Work to be completed ::
The material below must be restated exactly, line by line.

Materials provided ::
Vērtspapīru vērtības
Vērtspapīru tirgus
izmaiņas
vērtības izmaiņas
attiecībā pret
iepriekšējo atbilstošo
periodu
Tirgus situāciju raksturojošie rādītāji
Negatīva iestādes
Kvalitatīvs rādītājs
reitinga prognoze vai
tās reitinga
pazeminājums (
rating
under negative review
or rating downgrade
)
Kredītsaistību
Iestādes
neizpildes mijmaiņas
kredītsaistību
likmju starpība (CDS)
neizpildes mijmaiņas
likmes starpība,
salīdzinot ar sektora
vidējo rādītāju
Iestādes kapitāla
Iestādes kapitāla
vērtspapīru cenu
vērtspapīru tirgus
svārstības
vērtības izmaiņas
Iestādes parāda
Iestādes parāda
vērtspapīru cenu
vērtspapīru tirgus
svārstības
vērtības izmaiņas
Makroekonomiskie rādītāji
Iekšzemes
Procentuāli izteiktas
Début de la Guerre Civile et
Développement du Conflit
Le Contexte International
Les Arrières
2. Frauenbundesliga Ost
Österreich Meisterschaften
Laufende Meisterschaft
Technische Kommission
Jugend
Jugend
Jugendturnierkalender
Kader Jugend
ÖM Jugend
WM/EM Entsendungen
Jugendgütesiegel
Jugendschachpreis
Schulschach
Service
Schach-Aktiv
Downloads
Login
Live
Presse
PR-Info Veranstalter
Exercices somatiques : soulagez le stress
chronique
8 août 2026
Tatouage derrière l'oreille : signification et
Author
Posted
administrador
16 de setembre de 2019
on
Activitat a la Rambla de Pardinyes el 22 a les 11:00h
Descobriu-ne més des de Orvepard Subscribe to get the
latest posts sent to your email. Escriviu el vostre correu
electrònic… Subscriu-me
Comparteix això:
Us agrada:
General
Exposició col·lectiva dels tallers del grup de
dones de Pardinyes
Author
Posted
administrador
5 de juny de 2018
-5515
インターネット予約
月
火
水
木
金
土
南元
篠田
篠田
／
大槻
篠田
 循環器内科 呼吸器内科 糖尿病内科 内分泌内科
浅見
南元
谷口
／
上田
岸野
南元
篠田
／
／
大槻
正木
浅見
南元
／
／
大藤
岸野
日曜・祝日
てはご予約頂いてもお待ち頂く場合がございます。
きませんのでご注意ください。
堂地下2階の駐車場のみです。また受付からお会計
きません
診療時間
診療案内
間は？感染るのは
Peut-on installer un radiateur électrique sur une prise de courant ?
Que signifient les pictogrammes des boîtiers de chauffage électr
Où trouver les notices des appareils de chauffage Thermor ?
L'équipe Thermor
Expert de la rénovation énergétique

Result below ::
Vērtspapīru vērtības
Vērtspapīru tirgus
izmaiņas
vērtības izmaiņas
attiecībā pret
iepriekšējo atbilstošo
periodu
Tirgus situāciju raksturojošie rādītāji
Negatīva iestādes
Kvalitatīvs rādītājs
reitinga prognoze vai
tās reitinga
pazeminājums (
rating
under negative review
or rating downgrade
)
Kredītsaistību
Iestādes
neizpildes mijmaiņas
kredītsaistību
likmju starpība (CDS)
neizpildes mijmaiņas
likmes starpība,
salīdzinot ar sektora
vidējo rādītāju
Iestādes kapitāla
Iestādes kapitāla
vērtspapīru cenu
vērtspapīru tirgus
svārstības
vērtības izmaiņas
Iestādes parāda
Iestādes parāda
vērtspapīru cenu
vērtspapīru tirgus
svārstības
vērtības izmaiņas
Makroekonomiskie rādītāji
Iekšzemes
Procentuāli izteiktas
Début de la Guerre Civile et
Développement du Conflit
Le Contexte International
Les Arrières
2. Frauenbundesliga Ost
Österreich Meisterschaften
Laufende Meisterschaft
Technische Kommission
Jugend
Jugend
Jugendturnierkalender
Kader Jugend
ÖM Jugend
WM/EM Entsendungen
Jugendgütesiegel
Jugendschachpreis
Schulschach
Service
Schach-Aktiv
Downloads
Login
Live
Presse
PR-Info Veranstalter
Exercices somatiques : soulagez le stress
chronique
8 août 2026
Tatouage derrière l'oreille : signification et
Author
Posted
administrador
16 de setembre de 2019
on
Activitat a la Rambla de Pardinyes el 22 a les 11:00h
Descobriu-ne més des de Orvepard Subscribe to get the
latest posts sent to your email. Escriviu el vostre correu
electrònic… Subscriu-me
Comparteix això:
Us agrada:
General
Exposició col·lectiva dels tallers del grup de
dones de Pardinyes
Author
Posted
administrador
5 de juny de 2018
-5515
インターネット予約
月
火
水
木
金
土
南元
篠田
篠田
／
大槻
篠田
 循環器内科 呼吸器内科 糖尿病内科 内分泌内科
浅見
南元
谷口
／
上田
岸野
南元
篠田
／
／
大槻
正木
浅見
南元
／
／
大藤
岸野
日曜・祝日
てはご予約頂いてもお待ち頂く場合がございます。
きませんのでご注意ください。
堂地下2階の駐車場のみです。また受付からお会計
きません
診療時間
診療案内
間は？感染るのは
Peut-on installer un radiateur électrique sur une prise de courant ?
Que signifient les pictogrammes des boîtiers de chauffage électr
Où trouver les notices des appareils de chauffage Thermor ?
L'équipe Thermor
Expert de la rénovation énergétique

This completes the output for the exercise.